Upon the release of his album “Truth Is” In 2013, Clay told the Chicago Tribune that his life has always been “a combination of things musically,” and said he enjoyed listening to the Grand Ole Opry every Saturday night.
“During the day, later on, you listened to (radio) coming out of Memphis. At 12 o’clock, we listened to (blues pioneer) Sonny Boy Williamson, coming out of Helena, Ark. And I’m listening to Vaughn Monroe and Rosemary Clooney and listening to Hank Williams and Roy Acuff.”
The wide range of musical styles these artists represent is typical of Clay’s own style, having been firmly ingrained in his musical repertoire before he even left for Chicago. Here, he signed with Chicago label One-derful! Records, snagging R&B hits with 1967’s “That’s How It Is (When You’re In Love)” and “A Lasting Love.”
“I guess I’ve always loved Chicago.
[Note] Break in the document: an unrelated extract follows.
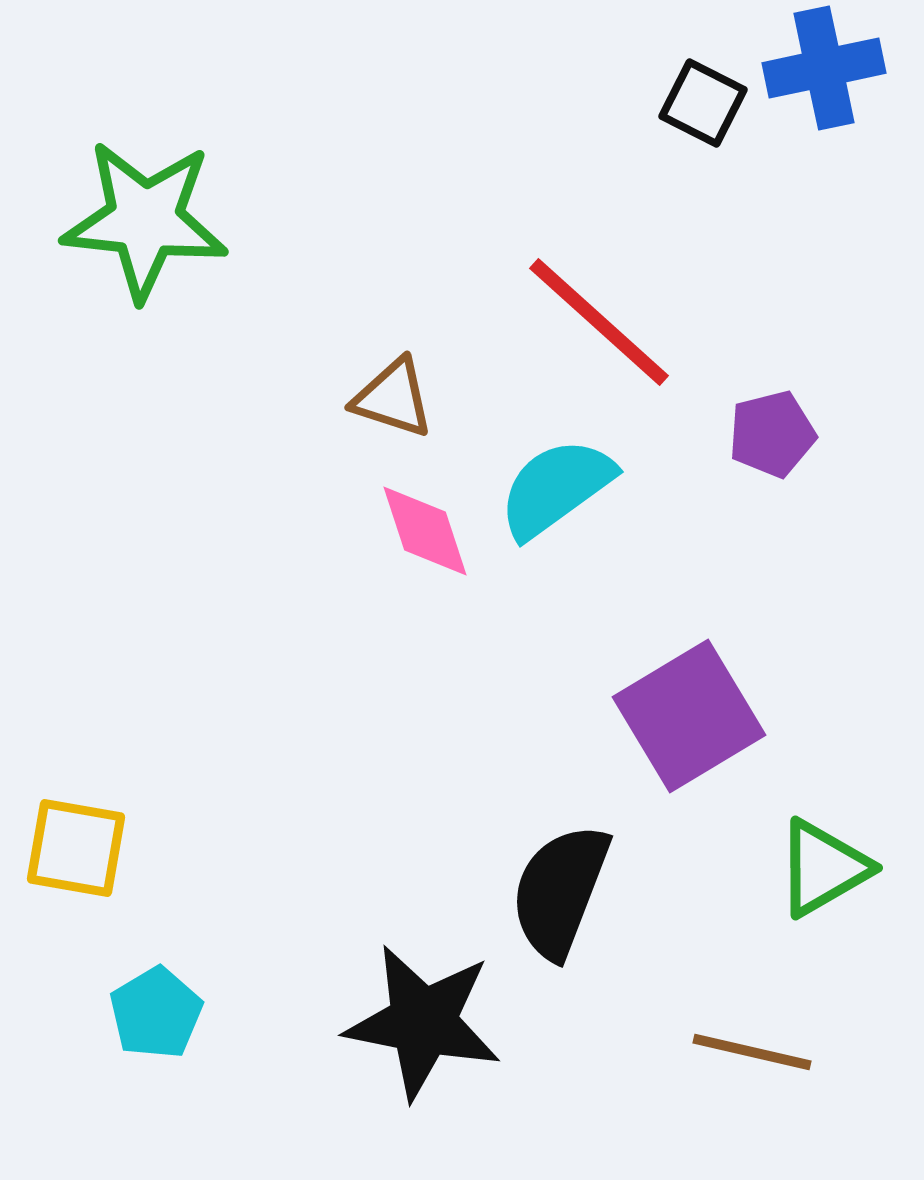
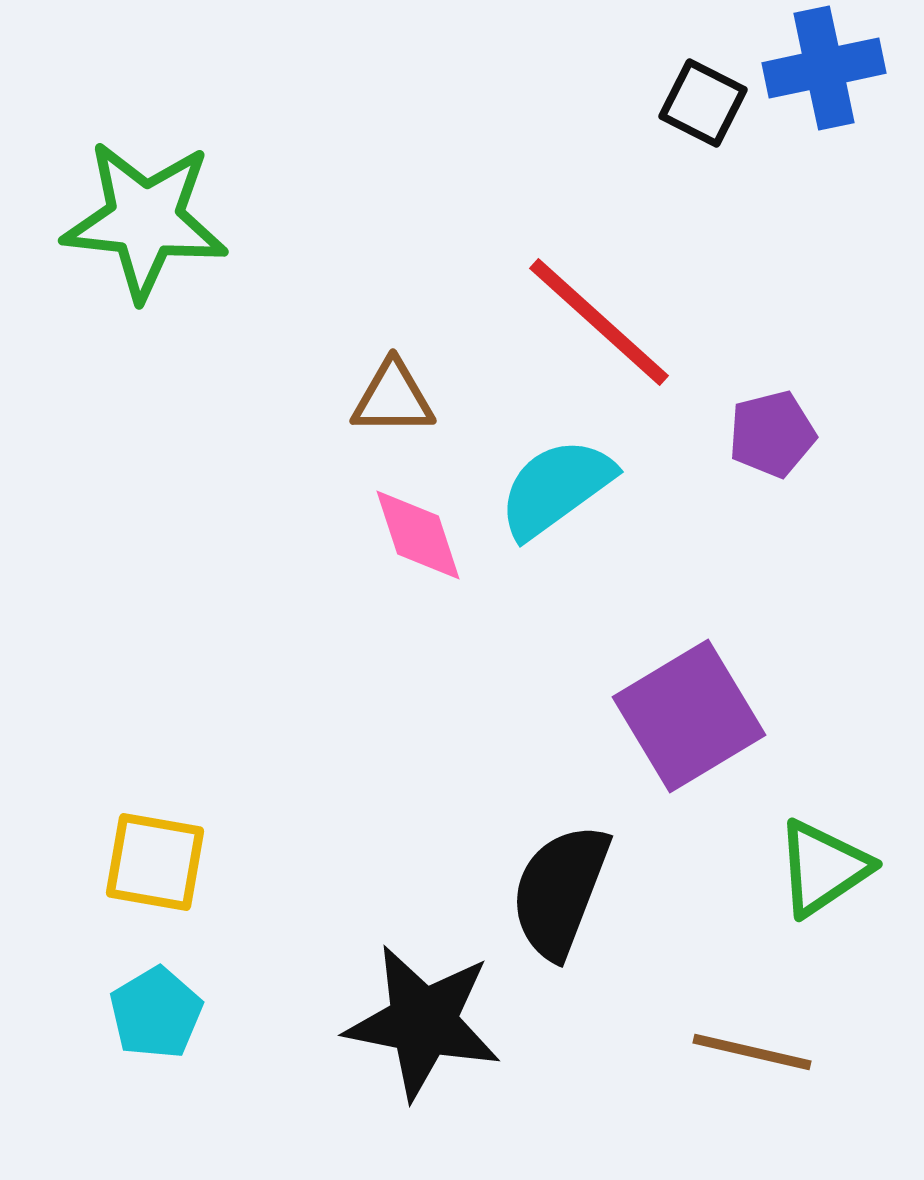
brown triangle: rotated 18 degrees counterclockwise
pink diamond: moved 7 px left, 4 px down
yellow square: moved 79 px right, 14 px down
green triangle: rotated 4 degrees counterclockwise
You got to be in a place where a lot of legends (lived), whether they were blues or gospel, they were in Chicago.”
Next, he moved to Atlantic Records’, ultimately recording a fantastic version of the Sir Douglas Quintet’s “She’s About a Mover” at the famed Muscle Shoals, Alabama’s FAME studios. Later, he teamed with Al Green’s producer Willie Mitchell at Memphis-based Hi Records in 1971, which resulted in the creation of “Trying To Live My Life Without You.”
Over the following decades, Clay never stopped performing and recording, doing a cover of “Wild Horses” for the Rolling Stones tribute album Paint It Blue in 1997 and scoring a Grammy nomination in 2008. In fact, respected Chicago blues musician, arranger and producer Dave Specter told the Chicago Tribune that Clay had been scheduled to perform Saturday night on Chicago’s west side and had just spoken to him Wednesday.
“He was just a combination of his voice, his passion, his intensity. Performing with Clay was the most inspiring feeling I ever got.”